Auteur : Guillaume Baticle, doctorant en droit public
Relecteurs : Tania Racho, docteure en droit européen, chercheuse associée à l’IEDP, Université Paris-Saclay
Jean-Paul Markus, professeur de droit public à l’Université Paris-Saclay
Liens d’intérêts ou fonctions politiques déclarés des intervenants à l’article : aucun
Secrétariat de rédaction : Aya Serragui
La loi britannique qui prévoit le transfert des migrants arrivés clandestinement vers le Rwanda est conforme au droit national car elle déclare le Rwanda comme un pays sûr. Mais la Cour européenne des droits de l’Homme sanctionnera le Royaume-Uni si elle juge que les personnes envoyées dans ce pays d’Afrique de l’Est y craignent pour leur sécurité.
Le Parlement britannique a adopté une loi permettant de renvoyer les personnes entrées de manière irrégulière au Royaume-Uni vers le Rwanda. En discussion depuis le mandat de Boris Johnson en 2019, qui a passé le relai à Liz Truss, le projet de loi est ensuite tombé entre les mains de Rishi Sunak, actuel Premier ministre britannique, qui entend, selon son argumentaire, mettre fin aux traversées périlleuses de la Manche par des milliers de personnes. Reste que ce texte est en contradiction avec certaines règles posées par le droit international et la Convention européenne des droits de l’Homme (CEDH).
Un texte déjà sanctionné par le juge
En novembre 2023, la Cour Suprême britannique a déclaré le projet de loi contraire aux conventions internationales, en ce qu’il porterait atteinte au principe de non refoulement des demandeurs d’asile, posé par l’article 33 de la Convention de 1951 sur le Statut des réfugiés. Selon les juges, il existait un risque que les personnes renvoyées vers le Rwanda soient refoulées dans un pays où leur vie, leur liberté, seraient menacées.
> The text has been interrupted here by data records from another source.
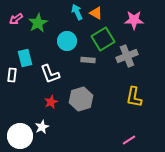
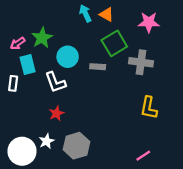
pink arrow: (16, 19) -> (18, 43), moved
green star: (38, 23) -> (42, 38), moved
cyan circle: (67, 41) -> (68, 57), moved
gray cross: (127, 56) -> (141, 62), turned 30
gray hexagon: (81, 99) -> (76, 146), moved

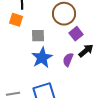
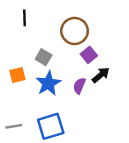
orange square: (16, 20) -> (17, 75), moved, turned -32
gray square: (38, 36) -> (44, 57), turned 32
La Cour EDH elle-même avait suspendu le transfert d’un irakien vers le Rwanda en juin 2022, prévu dans le cadre de l’accord entre le Royaume-Uni et ce pays d’Afrique de l’Est. La Cour attendait des garanties quant à un accès équitable à la justice au Rwanda et exigeait également que ce pays soit considéré comme sûr, condition pour qu’une personne y soit expulsée, toujours selon l’article 33 de la Convention de 1951. Il faut préciser que chaque État dresse sa propre liste de pays d’origine sûrs vers lesquels il peut renvoyer des personnes. Il faut cependant noter qu’il n’existe pas de “liste mondiale” des pays sûrs. En France c’est l’Office français de protection des réfugiés et apatrides (Ofpra), une juridiction qui traite les demandes d’asile, qui dresse cette liste, selon l’article L121-13 du code de l’entrée et du séjour des étrangers et du droit d’asile.
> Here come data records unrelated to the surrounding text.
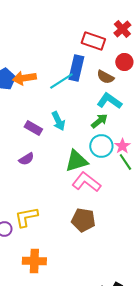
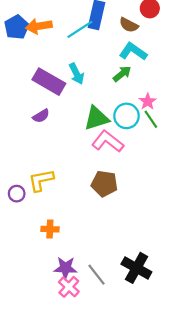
purple rectangle: (33, 128) -> (49, 82), size x1.6
cyan circle: (101, 146) -> (126, 116), moved
orange cross: (34, 261) -> (50, 229), size x0.7

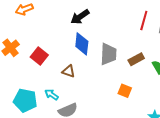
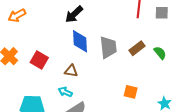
orange square: (125, 91) -> (131, 92), moved
cyan arrow: (52, 95) -> (65, 92), moved

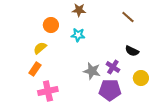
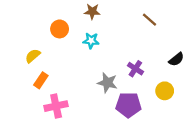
yellow semicircle: (40, 48) -> (33, 56), moved
black semicircle: (132, 51) -> (176, 59), moved, turned -64
purple cross: (113, 67) -> (135, 69), moved

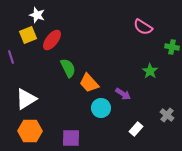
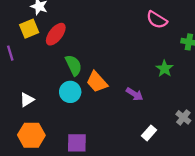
white triangle: (26, 99) -> (27, 100), size x0.6
cyan circle: (101, 108) -> (70, 92), moved

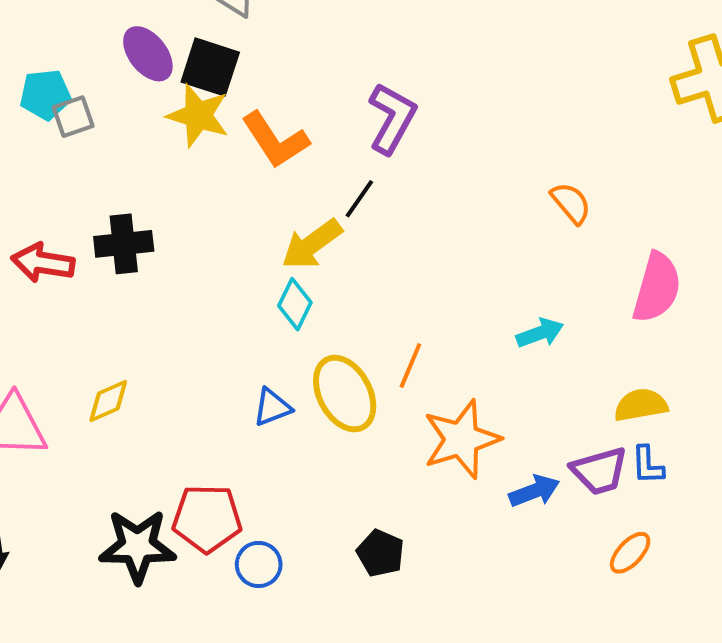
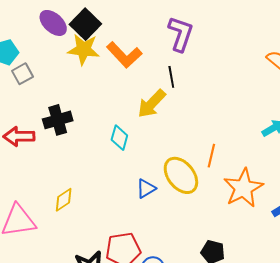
black square: (210, 67) -> (85, 24), turned 36
gray square: (73, 117) -> (22, 74), moved
black line: (359, 199) -> (171, 77), turned -35
cyan diamond: (295, 304) -> (119, 138), moved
Le choix de contourner le droit international
Le gouvernement britannique a déjà fait savoir qu’il fera fi des décisions des juridictions, qu’elles soient nationales ou européennes. Par cette loi qui vient d’être adoptée et qui entérine l’accord de transfert avec le Rwanda, le Royaume-Uni considère unilatéralement ce pays comme étant sûr. Se faisant, le législateur britannique apporte une solution au principal point de blocage de la Cour Suprême britannique.
Ceci étant, la rédaction de l’article 33 de la Convention de 1951 qui interdit d’envoyer une personne dans un pays dans lequel elle craint pour sa sécurité laisse une certaine marge d’appréciation aux juge et législateur britanniques. Contrairement à la France, le Royaume-Uni n’est pas soumis à l’harmonisation de la Cour de Justice de l’Union européenne en matière d’asile.
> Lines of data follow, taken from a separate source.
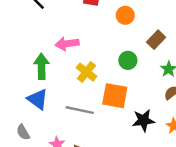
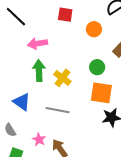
pink arrow: (67, 44) -> (38, 44), moved
green arrow: (41, 66) -> (39, 71), moved
orange square: (115, 96) -> (101, 93), moved

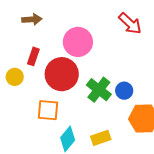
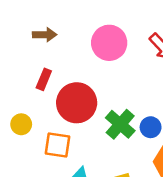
pink circle: (78, 42) -> (109, 43), moved
yellow circle: (15, 77) -> (21, 124), moved

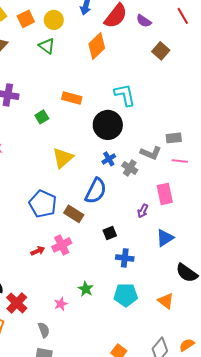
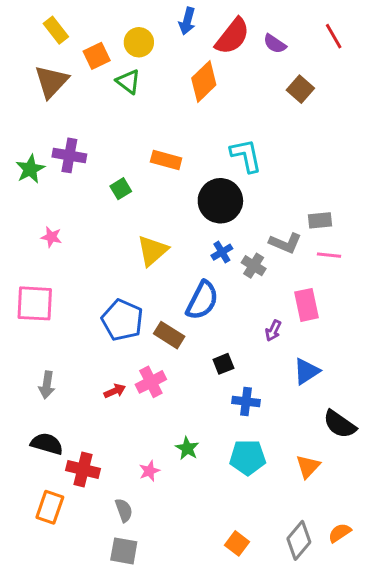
orange square: (26, 19) -> (97, 56), moved
orange triangle: (166, 301) -> (308, 466), turned 36
red cross: (17, 303) -> (83, 469), turned -30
Le juge national britannique ne pourra donc pas s’opposer à l’application de cette loi en estimant que le Rwanda n’est pas un pays sûr. Mais la Cour EDH pourra condamner le Royaume-Uni, toujours partie à la Convention européenne des droits de l’Homme, s’il est démontré devant elle que le Rwanda n’est pas un pays sûr et que malgré cela le Royaume-Uni poursuit ses transferts. De nombreux recours en perspective.